There are enormous benefits to sharing their metadata though and, as they're gradually coming to realize, they'll receive back more than they give.  One of the first museums to do this was the Powerhouse Museum who's collection metadata was used as an example for the Free Your Metadata project.

Two big benefits of having your metadata publicly available are that 1) it can be linked to other sources to find interesting connections in other collections, archives, etc and 2) you can get other people to help you clean it up and correct it (bonus!).

The Cooper-Hewitt National Design Museum, part of the Smithsonian, is one of the latest to make its collection data available online for anyone to reuse under a CC0 license.  A couple of weeks ago they released a concordance of their people matched up with entries in other data sets such as Wikipedia, Freebase, the Library of Congress Name Authority File, etc.

They describe it as a pre-alpha release (we'll see why in a minute) and explicitly ask for help in cleaning it up, so let's take a look at how we might help out as volunteer citizen metadata curators.

The looking at the people, we can see that it include "corporate persons" (e.g.

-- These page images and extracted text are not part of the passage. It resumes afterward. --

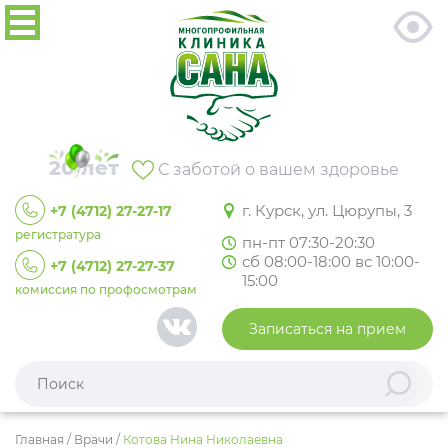
20 лет
С заботой о вашем здоровье
г. Курск, ул. Цюрупы, 3
+7 (4712) 27-27-17
регистратура
пн-пт 07:30-20:30
сб 08:00-18:00 вс 10:00-
+7 (4712) 27-27-37
15:00
комиссия по профосмотрам
Записаться на прием
Главная
/
Врачи
/
Котова Нина Николаевна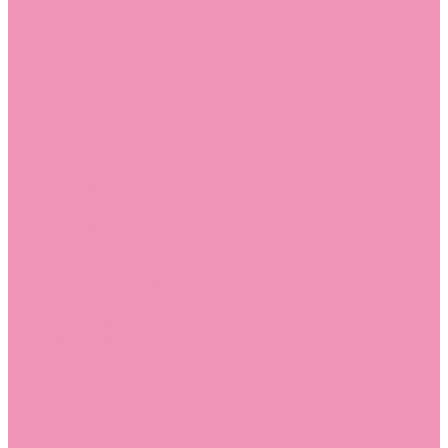
Слиперы
Слиперы для девочек
Слиперы для мальчиков
Слипоны
Слипоны для девочек
Слипоны для мальчиков
Сникеры
Сникеры для девочек
Сникеры для мальчиков
Сноубутсы
Сноубутсы для девочек
Сноубутсы для мальчиков
Тапочки
Тапочки для девочек
Тапочки для мальчиков
Топсайдеры
Топсайдеры для девочек
Топсайдеры для мальчиков
Туфли
Туфли для девочек
Туфли для мальчиков
Угги
Угги для девочек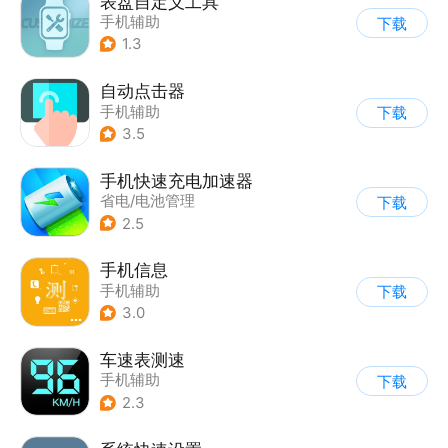
表盘自定义工具
手机辅助
下载
1.3
自动点击器
手机辅助
下载
3.5
手机快速充电加速器
省电/电池管理
下载
2.5
手机信息
手机辅助
下载
3.0
车速表测速
手机辅助
下载
2.3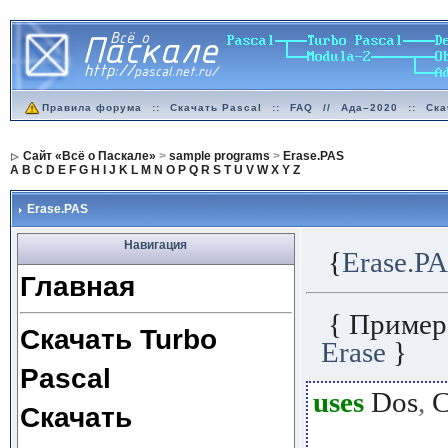
Правила форума
::
Скачать Pascal
::
FAQ
//
Ада–2020
::
Ска
Сайт «Всё о Паскале»
>
sample programs
>
Erase.PAS
A
B
C
D
E
F
G
H
I
J
K
L
M
N
O
P
Q
R
S
T
U
V
W
X
Y
Z
Erase.PAS
Навигация
{
Erase.P
Главная
{ Пример
Скачать Turbo
Erase
}
Pascal
uses
Dos
,
C
Скачать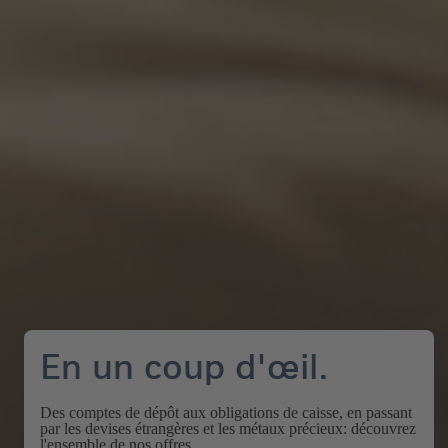
En un coup d'œil.
Des comptes de dépôt aux obligations de caisse, en passant
par les devises étrangères et les métaux précieux: découvrez
l'ensemble de nos offres.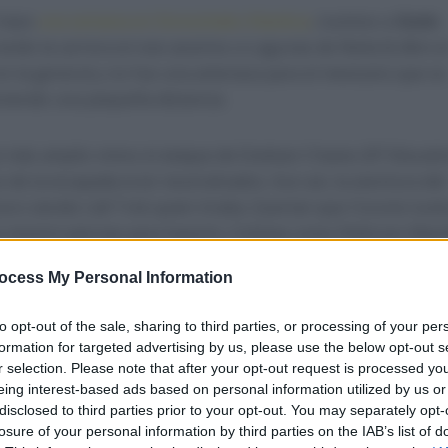
 hace
una semana en Donostiako Klasikoa
, tuvimos a
Giulio
rando la carrera en ese ascenso a Lagunas de Neila (6,4km a
s en la general y no fue una amenaza para el mexicano que se
eniendo una pequeña distancia.
 más amplio vimos el ataque de Esteban Chaves (EF Educati
 de la escapada eran neutralizados. Aun así, la aventura del
uro siendo Lidl Trek quien tiraba. Querían que Ciccone tuvi
 mostró piernas para hacerlo. Ciclistas como Pellizzari (Red 
a (Soudal Quick Step) se quedaron rezagados al ritmo del 
ocess My Personal Information
tapa.
to opt-out of the sale, sharing to third parties, or processing of your per
 e Isaac mientras el líder Leo Bisiaux (Decathlon A2GR La
formation for targeted advertising by us, please use the below opt-out s
friendo y perdiendo contacto. Quienes estaban pudiendo
r selection. Please note that after your opt-out request is processed y
eing interest-based ads based on personal information utilized by us or
rtunato (XDS Astana Team), Egan Bernal (Ineos Grenadiers
disclosed to third parties prior to your opt-out. You may separately opt-
torious). Intentaban mantenerse a unos 15 segundos mientr
losure of your personal information by third parties on the IAB’s list of
Bisiaux.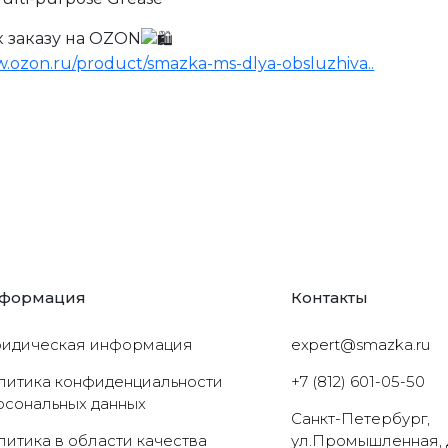
к заказу на OZON
w.ozon.ru/product/smazka-ms-dlya-obsluzhiva..
формация
Контакты
идическая информация
expert@smazka.ru
литика конфиденциальности
+7 (812) 601-05-50
рсональных данных
Санкт-Петербург,
литика в области качества
ул.Промышленная, 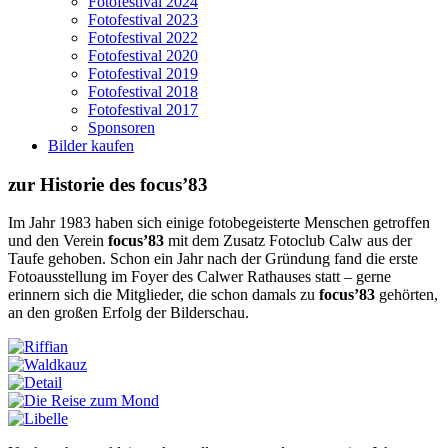
Fotofestival 2024
Fotofestival 2023
Fotofestival 2022
Fotofestival 2020
Fotofestival 2019
Fotofestival 2018
Fotofestival 2017
Sponsoren
Bilder kaufen
zur Historie des focus’83
Im Jahr 1983 haben sich einige fotobegeisterte Menschen getroffen
und den Verein
focus’83
mit dem Zusatz Fotoclub Calw aus der
Taufe gehoben. Schon ein Jahr nach der Gründung fand die erste
Fotoausstellung im Foyer des Calwer Rathauses statt – gerne
erinnern sich die Mitglieder, die schon damals zu
focus’83
gehörten,
an den großen Erfolg der Bilderschau.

IBM) and has not only artists, but clients, manufacturers and anyone who might have a role in the creation or provenance of a design artefact.  There are 4,869 entries in their database, but the concordance only contains the 1,507 which have been matched against Wikipedia.  There are 725 links to Freebase, 222 to the Museum of Modern Art, 113 to the Virtual International Authority File (VIAF, a union catalog of authors by the world's libraries), etc.

Let's look at an example page on their web site.  The page for Frederic Edwin Church includes links to both Wikipedia and Freebase.  If we follow the Freebase link, we see that it has additional links including not only Wikipedia, but the Library of Congress, New York Times, VIAF, etc.  It also has a large amount of structured data in both human and machine-readable form including his works, exhibitions of his work, books about him, his teacher and a student.  It is this network of data that we're connecting to when we attempt to link Cooper-Hewitt entries to this web of links.

Down to work!  We're going to use Refine (aka Google Refine née Freebase Gridworks).  You can download it for Windows, Mac, or Linux here.  When you start it, it will open a page in your web browser where you can create a new project.  We're working with public data here, but it's a desktop app and all the data stays local, so if we were working on private data, we wouldn't need to worry about it escaping into the cloud.  Create a new project from the CSV file and turn off Parse cell text into numbers, dates, ... so that the identifiers with leading zeros don't have them changed.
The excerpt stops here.